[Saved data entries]
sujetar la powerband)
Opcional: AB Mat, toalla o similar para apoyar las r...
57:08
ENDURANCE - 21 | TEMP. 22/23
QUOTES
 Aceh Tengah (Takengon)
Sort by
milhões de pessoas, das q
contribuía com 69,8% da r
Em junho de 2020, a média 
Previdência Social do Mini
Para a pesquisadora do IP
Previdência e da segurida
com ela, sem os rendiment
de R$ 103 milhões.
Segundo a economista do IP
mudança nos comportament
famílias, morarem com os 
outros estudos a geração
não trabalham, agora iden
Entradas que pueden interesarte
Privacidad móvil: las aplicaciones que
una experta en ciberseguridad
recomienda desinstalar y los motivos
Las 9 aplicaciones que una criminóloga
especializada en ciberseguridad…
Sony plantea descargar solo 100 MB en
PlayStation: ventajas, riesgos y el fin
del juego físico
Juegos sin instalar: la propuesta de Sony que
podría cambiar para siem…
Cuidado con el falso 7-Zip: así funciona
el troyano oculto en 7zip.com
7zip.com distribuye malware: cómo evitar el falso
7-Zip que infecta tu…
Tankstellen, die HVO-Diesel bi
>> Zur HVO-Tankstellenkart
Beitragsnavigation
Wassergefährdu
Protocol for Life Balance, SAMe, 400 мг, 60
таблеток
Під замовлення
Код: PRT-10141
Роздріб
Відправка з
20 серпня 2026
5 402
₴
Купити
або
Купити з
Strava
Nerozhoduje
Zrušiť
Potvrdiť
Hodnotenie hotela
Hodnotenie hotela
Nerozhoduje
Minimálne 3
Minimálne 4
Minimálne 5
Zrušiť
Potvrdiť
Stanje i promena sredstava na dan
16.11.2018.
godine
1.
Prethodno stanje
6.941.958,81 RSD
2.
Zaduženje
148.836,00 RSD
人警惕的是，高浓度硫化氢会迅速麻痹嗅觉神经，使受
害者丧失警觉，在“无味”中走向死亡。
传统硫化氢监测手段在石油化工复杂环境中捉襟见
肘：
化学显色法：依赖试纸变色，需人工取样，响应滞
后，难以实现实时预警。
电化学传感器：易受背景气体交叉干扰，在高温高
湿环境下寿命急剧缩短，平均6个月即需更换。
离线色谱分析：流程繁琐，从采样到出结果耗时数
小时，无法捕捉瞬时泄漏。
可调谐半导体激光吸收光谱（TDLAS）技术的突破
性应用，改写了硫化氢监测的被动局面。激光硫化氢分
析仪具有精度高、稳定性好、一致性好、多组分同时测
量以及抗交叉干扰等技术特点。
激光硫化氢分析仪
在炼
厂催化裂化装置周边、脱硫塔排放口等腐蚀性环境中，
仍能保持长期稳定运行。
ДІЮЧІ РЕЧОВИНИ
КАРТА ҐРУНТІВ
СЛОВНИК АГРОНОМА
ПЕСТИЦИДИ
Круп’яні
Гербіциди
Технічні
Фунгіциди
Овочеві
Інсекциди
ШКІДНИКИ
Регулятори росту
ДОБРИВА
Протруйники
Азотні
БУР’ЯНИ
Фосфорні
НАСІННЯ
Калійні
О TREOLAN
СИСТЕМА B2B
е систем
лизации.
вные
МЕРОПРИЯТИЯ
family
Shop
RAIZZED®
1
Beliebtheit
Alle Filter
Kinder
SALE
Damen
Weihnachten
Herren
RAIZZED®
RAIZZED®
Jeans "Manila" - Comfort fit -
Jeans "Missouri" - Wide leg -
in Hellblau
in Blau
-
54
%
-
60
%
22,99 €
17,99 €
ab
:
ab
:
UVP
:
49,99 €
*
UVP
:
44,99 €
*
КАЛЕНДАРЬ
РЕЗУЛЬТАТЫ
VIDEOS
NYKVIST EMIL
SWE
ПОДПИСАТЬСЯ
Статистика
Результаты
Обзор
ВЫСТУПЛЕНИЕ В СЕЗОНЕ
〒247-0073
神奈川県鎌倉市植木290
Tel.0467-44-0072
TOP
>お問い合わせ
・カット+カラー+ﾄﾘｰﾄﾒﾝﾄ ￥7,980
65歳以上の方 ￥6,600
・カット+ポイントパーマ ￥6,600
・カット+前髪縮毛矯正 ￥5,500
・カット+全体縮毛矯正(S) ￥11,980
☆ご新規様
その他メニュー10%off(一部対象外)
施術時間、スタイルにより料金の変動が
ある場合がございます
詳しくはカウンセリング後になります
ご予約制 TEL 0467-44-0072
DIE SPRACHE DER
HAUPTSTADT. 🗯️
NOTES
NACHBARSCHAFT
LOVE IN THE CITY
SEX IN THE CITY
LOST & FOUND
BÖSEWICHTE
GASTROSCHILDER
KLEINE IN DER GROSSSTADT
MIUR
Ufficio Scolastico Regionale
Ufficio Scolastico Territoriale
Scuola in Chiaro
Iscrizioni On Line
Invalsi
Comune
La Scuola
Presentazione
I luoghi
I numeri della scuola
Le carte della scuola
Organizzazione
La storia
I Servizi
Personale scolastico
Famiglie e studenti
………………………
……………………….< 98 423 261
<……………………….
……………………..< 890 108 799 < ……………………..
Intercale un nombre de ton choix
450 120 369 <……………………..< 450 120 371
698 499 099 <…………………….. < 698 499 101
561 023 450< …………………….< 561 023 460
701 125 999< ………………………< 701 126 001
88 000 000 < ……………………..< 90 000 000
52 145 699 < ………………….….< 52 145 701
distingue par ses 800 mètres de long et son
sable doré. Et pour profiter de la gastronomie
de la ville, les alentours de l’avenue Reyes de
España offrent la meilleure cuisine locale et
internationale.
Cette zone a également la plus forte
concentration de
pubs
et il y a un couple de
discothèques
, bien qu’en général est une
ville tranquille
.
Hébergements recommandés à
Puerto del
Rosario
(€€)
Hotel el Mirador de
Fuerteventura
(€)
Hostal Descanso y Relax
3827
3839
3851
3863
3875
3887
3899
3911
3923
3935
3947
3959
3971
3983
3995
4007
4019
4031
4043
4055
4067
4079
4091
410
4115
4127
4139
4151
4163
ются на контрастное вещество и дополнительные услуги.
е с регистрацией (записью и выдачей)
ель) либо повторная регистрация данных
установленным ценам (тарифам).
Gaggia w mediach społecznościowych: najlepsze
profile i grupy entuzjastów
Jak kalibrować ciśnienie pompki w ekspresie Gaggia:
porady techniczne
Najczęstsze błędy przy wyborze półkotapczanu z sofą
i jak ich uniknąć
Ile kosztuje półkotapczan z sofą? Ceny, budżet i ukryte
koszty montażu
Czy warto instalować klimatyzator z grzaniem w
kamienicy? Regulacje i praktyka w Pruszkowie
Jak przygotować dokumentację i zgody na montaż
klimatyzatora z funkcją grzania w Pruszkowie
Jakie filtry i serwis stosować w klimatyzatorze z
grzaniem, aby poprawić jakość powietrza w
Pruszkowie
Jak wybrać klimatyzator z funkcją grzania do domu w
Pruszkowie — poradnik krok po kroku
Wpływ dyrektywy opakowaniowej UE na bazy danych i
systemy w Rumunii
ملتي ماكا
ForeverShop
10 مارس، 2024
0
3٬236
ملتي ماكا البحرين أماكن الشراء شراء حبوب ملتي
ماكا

* THE PROBLEM:
Make an exact copy of all the data.

* RESPONSE:
sujetar la powerband)
Opcional: AB Mat, toalla o similar para apoyar las r...
57:08
ENDURANCE - 21 | TEMP. 22/23
QUOTES
 Aceh Tengah (Takengon)
Sort by
milhões de pessoas, das q
contribuía com 69,8% da r
Em junho de 2020, a média 
Previdência Social do Mini
Para a pesquisadora do IP
Previdência e da segurida
com ela, sem os rendiment
de R$ 103 milhões.
Segundo a economista do IP
mudança nos comportament
famílias, morarem com os 
outros estudos a geração
não trabalham, agora iden
Entradas que pueden interesarte
Privacidad móvil: las aplicaciones que
una experta en ciberseguridad
recomienda desinstalar y los motivos
Las 9 aplicaciones que una criminóloga
especializada en ciberseguridad…
Sony plantea descargar solo 100 MB en
PlayStation: ventajas, riesgos y el fin
del juego físico
Juegos sin instalar: la propuesta de Sony que
podría cambiar para siem…
Cuidado con el falso 7-Zip: así funciona
el troyano oculto en 7zip.com
7zip.com distribuye malware: cómo evitar el falso
7-Zip que infecta tu…
Tankstellen, die HVO-Diesel bi
>> Zur HVO-Tankstellenkart
Beitragsnavigation
Wassergefährdu
Protocol for Life Balance, SAMe, 400 мг, 60
таблеток
Під замовлення
Код: PRT-10141
Роздріб
Відправка з
20 серпня 2026
5 402
₴
Купити
або
Купити з
Strava
Nerozhoduje
Zrušiť
Potvrdiť
Hodnotenie hotela
Hodnotenie hotela
Nerozhoduje
Minimálne 3
Minimálne 4
Minimálne 5
Zrušiť
Potvrdiť
Stanje i promena sredstava na dan
16.11.2018.
godine
1.
Prethodno stanje
6.941.958,81 RSD
2.
Zaduženje
148.836,00 RSD
人警惕的是，高浓度硫化氢会迅速麻痹嗅觉神经，使受
害者丧失警觉，在“无味”中走向死亡。
传统硫化氢监测手段在石油化工复杂环境中捉襟见
肘：
化学显色法：依赖试纸变色，需人工取样，响应滞
后，难以实现实时预警。
电化学传感器：易受背景气体交叉干扰，在高温高
湿环境下寿命急剧缩短，平均6个月即需更换。
离线色谱分析：流程繁琐，从采样到出结果耗时数
小时，无法捕捉瞬时泄漏。
可调谐半导体激光吸收光谱（TDLAS）技术的突破
性应用，改写了硫化氢监测的被动局面。激光硫化氢分
析仪具有精度高、稳定性好、一致性好、多组分同时测
量以及抗交叉干扰等技术特点。
激光硫化氢分析仪
在炼
厂催化裂化装置周边、脱硫塔排放口等腐蚀性环境中，
仍能保持长期稳定运行。
ДІЮЧІ РЕЧОВИНИ
КАРТА ҐРУНТІВ
СЛОВНИК АГРОНОМА
ПЕСТИЦИДИ
Круп’яні
Гербіциди
Технічні
Фунгіциди
Овочеві
Інсекциди
ШКІДНИКИ
Регулятори росту
ДОБРИВА
Протруйники
Азотні
БУР’ЯНИ
Фосфорні
НАСІННЯ
Калійні
О TREOLAN
СИСТЕМА B2B
е систем
лизации.
вные
МЕРОПРИЯТИЯ
family
Shop
RAIZZED®
1
Beliebtheit
Alle Filter
Kinder
SALE
Damen
Weihnachten
Herren
RAIZZED®
RAIZZED®
Jeans "Manila" - Comfort fit -
Jeans "Missouri" - Wide leg -
in Hellblau
in Blau
-
54
%
-
60
%
22,99 €
17,99 €
ab
:
ab
:
UVP
:
49,99 €
*
UVP
:
44,99 €
*
КАЛЕНДАРЬ
РЕЗУЛЬТАТЫ
VIDEOS
NYKVIST EMIL
SWE
ПОДПИСАТЬСЯ
Статистика
Результаты
Обзор
ВЫСТУПЛЕНИЕ В СЕЗОНЕ
〒247-0073
神奈川県鎌倉市植木290
Tel.0467-44-0072
TOP
>お問い合わせ
・カット+カラー+ﾄﾘｰﾄﾒﾝﾄ ￥7,980
65歳以上の方 ￥6,600
・カット+ポイントパーマ ￥6,600
・カット+前髪縮毛矯正 ￥5,500
・カット+全体縮毛矯正(S) ￥11,980
☆ご新規様
その他メニュー10%off(一部対象外)
施術時間、スタイルにより料金の変動が
ある場合がございます
詳しくはカウンセリング後になります
ご予約制 TEL 0467-44-0072
DIE SPRACHE DER
HAUPTSTADT. 🗯️
NOTES
NACHBARSCHAFT
LOVE IN THE CITY
SEX IN THE CITY
LOST & FOUND
BÖSEWICHTE
GASTROSCHILDER
KLEINE IN DER GROSSSTADT
MIUR
Ufficio Scolastico Regionale
Ufficio Scolastico Territoriale
Scuola in Chiaro
Iscrizioni On Line
Invalsi
Comune
La Scuola
Presentazione
I luoghi
I numeri della scuola
Le carte della scuola
Organizzazione
La storia
I Servizi
Personale scolastico
Famiglie e studenti
………………………
……………………….< 98 423 261
<……………………….
……………………..< 890 108 799 < ……………………..
Intercale un nombre de ton choix
450 120 369 <……………………..< 450 120 371
698 499 099 <…………………….. < 698 499 101
561 023 450< …………………….< 561 023 460
701 125 999< ………………………< 701 126 001
88 000 000 < ……………………..< 90 000 000
52 145 699 < ………………….….< 52 145 701
distingue par ses 800 mètres de long et son
sable doré. Et pour profiter de la gastronomie
de la ville, les alentours de l’avenue Reyes de
España offrent la meilleure cuisine locale et
internationale.
Cette zone a également la plus forte
concentration de
pubs
et il y a un couple de
discothèques
, bien qu’en général est une
ville tranquille
.
Hébergements recommandés à
Puerto del
Rosario
(€€)
Hotel el Mirador de
Fuerteventura
(€)
Hostal Descanso y Relax
3827
3839
3851
3863
3875
3887
3899
3911
3923
3935
3947
3959
3971
3983
3995
4007
4019
4031
4043
4055
4067
4079
4091
410
4115
4127
4139
4151
4163
ются на контрастное вещество и дополнительные услуги.
е с регистрацией (записью и выдачей)
ель) либо повторная регистрация данных
установленным ценам (тарифам).
Gaggia w mediach społecznościowych: najlepsze
profile i grupy entuzjastów
Jak kalibrować ciśnienie pompki w ekspresie Gaggia:
porady techniczne
Najczęstsze błędy przy wyborze półkotapczanu z sofą
i jak ich uniknąć
Ile kosztuje półkotapczan z sofą? Ceny, budżet i ukryte
koszty montażu
Czy warto instalować klimatyzator z grzaniem w
kamienicy? Regulacje i praktyka w Pruszkowie
Jak przygotować dokumentację i zgody na montaż
klimatyzatora z funkcją grzania w Pruszkowie
Jakie filtry i serwis stosować w klimatyzatorze z
grzaniem, aby poprawić jakość powietrza w
Pruszkowie
Jak wybrać klimatyzator z funkcją grzania do domu w
Pruszkowie — poradnik krok po kroku
Wpływ dyrektywy opakowaniowej UE na bazy danych i
systemy w Rumunii
ملتي ماكا
ForeverShop
10 مارس، 2024
0
3٬236
ملتي ماكا البحرين أماكن الشراء شراء حبوب ملتي
ماكا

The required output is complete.